Meine Damen und Herren! Ich eröffne die Sitzung und teile Ihnen mit, dass heute die Abgeordnete von Sayn-Wittgenstein erkrankt ist. Wir wünschen gute Besserung.
Auf der Tribüne des Schleswig-Holsteinischen Landtages begrüßen wir herzlich Schülerinnen und Schüler der Gemeinschaftsschule am Schiffsthal aus Plön. - Herzlich willkommen heute im Schleswig-Holsteinischen Landtag!
Wird das Wort zur Begründung gewünscht? - Das ist nicht der Fall. Ich eröffne die Aussprache. Das Wort für die SPD-Fraktion hat der Abgeordnete Stefan Weber.

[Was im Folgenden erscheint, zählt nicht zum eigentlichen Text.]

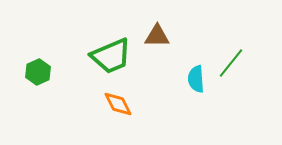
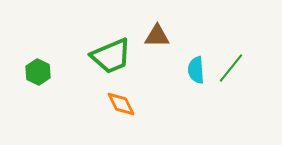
green line: moved 5 px down
green hexagon: rotated 10 degrees counterclockwise
cyan semicircle: moved 9 px up
orange diamond: moved 3 px right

Frau Landtagspräsidentin! Sehr geehrte Damen und Herren! Liebe Gäste! Ich habe mir einmal die Richtlinien für die Gewährung von Zuwendungen für verschiedene Maßnahmen des Tierschutzes vom 17. Juli 2019, V 244, durchgelesen. In der Tat sind das für Nichtfachleute beziehungsweise ehrenamtlich Tätige in Tierheimen sehr umfangreiche Anforderungen. So heißt es zum Beispiel unter den Nachweispflichten in Kapitel 7.3:
- Namen und geleistete Stunden der beschäftigten Arbeitskräfte (mit Stundenzettel und Unterschrift) sowie die Höhe der Entlohnung (bis zur Höhe des gesetzlichen Mindest- lohns).“
„Weshalb ist die Durchführung des Vorhabens ohne die Gewährung einer Zuwendung nicht möglich? Aus welchen Gründen wurde
Dies und vieles mehr wird abgefragt und soll ausgeführt werden. Ich frage mich wirklich: Was sollen diese vielen Fragen?
Die Beispiele zeigen: Die Antragsmodalitäten für die Beantragung von Mitteln müssen dringend vereinfacht werden. Es geht nicht an, dass nur ein Bruchteil der Mittel bei den Tierheimen ankommt, weil bürokratische Hürden die Mittelvergabe hemmen.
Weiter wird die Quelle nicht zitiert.